● **Instructions for the task**
Would you copy all lines in the data that contain the word "minőség"?

(Saved data entries)
--

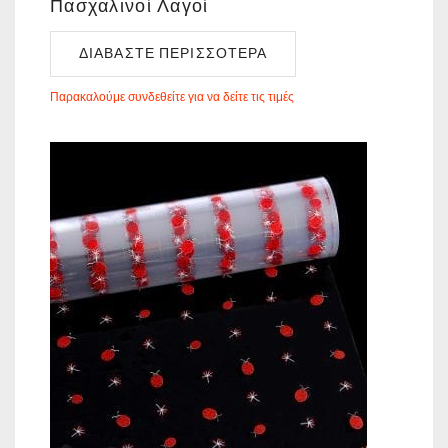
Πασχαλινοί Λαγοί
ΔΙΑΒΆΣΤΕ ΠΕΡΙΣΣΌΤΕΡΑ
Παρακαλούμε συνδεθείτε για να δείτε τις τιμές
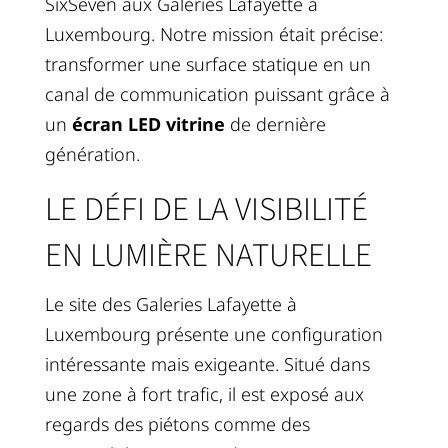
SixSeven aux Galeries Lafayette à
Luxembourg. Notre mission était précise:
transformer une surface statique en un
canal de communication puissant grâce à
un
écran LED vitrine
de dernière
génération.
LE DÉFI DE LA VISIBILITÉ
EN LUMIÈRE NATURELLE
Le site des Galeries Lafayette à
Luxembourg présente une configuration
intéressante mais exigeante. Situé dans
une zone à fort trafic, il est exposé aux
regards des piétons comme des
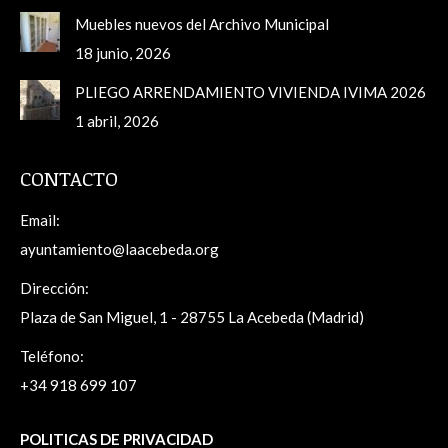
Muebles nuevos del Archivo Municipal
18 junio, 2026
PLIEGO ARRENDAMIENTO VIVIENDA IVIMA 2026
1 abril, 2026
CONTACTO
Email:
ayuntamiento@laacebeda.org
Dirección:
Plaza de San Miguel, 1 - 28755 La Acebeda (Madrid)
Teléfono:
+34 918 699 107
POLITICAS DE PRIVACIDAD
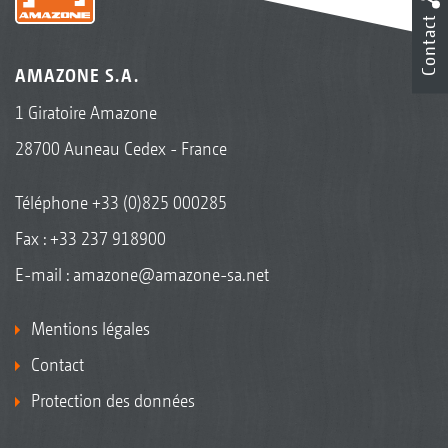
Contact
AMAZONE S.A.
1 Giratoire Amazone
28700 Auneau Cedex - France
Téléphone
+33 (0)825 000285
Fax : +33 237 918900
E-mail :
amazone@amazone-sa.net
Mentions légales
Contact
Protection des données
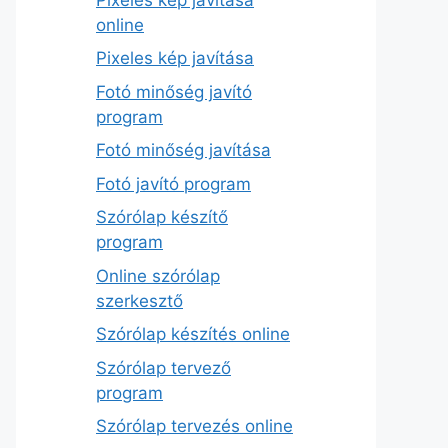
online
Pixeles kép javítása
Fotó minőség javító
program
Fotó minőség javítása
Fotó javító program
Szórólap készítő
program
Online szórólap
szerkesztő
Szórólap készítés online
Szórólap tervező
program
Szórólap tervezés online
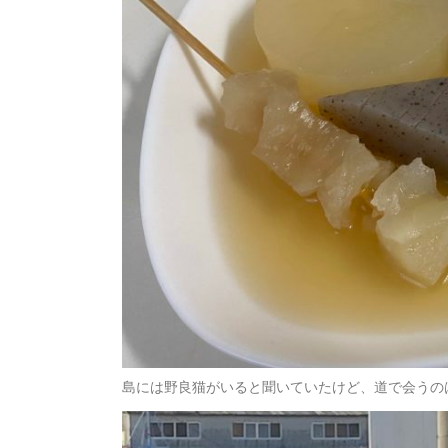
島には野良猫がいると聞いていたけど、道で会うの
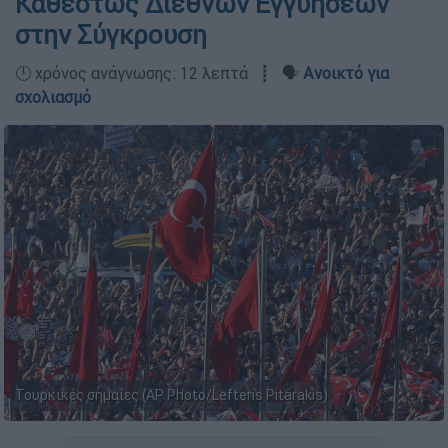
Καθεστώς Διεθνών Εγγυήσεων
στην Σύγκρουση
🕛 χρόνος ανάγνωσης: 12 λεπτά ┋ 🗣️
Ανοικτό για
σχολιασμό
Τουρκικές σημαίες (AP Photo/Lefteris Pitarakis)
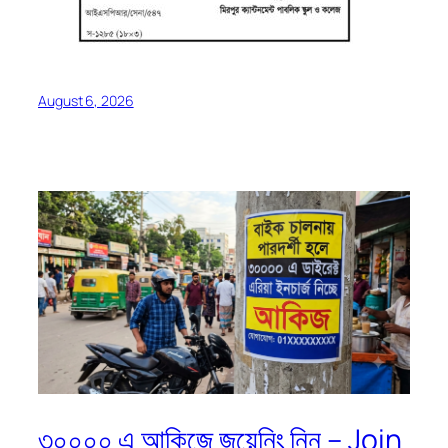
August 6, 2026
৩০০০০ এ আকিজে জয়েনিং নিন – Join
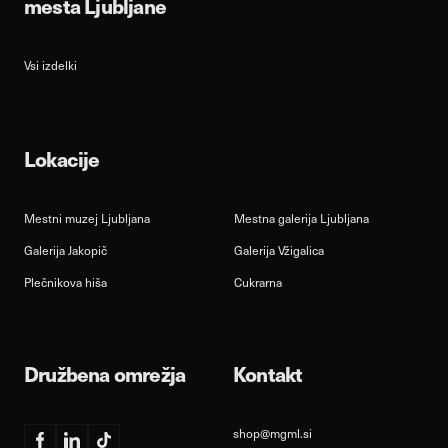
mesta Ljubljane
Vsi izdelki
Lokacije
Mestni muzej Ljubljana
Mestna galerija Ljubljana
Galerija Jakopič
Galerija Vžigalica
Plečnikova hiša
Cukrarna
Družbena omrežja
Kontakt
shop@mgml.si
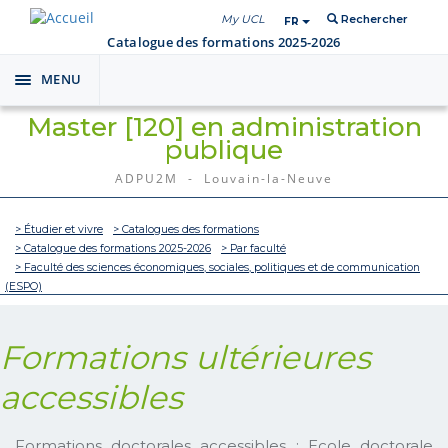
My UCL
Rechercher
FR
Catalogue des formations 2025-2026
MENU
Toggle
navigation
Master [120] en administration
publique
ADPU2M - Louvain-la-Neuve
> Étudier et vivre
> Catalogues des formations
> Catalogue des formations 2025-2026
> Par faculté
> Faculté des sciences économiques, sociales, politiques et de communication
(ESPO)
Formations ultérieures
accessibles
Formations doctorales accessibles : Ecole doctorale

--

● **Response**
Fotó minőség javító
Fotó minőség javítása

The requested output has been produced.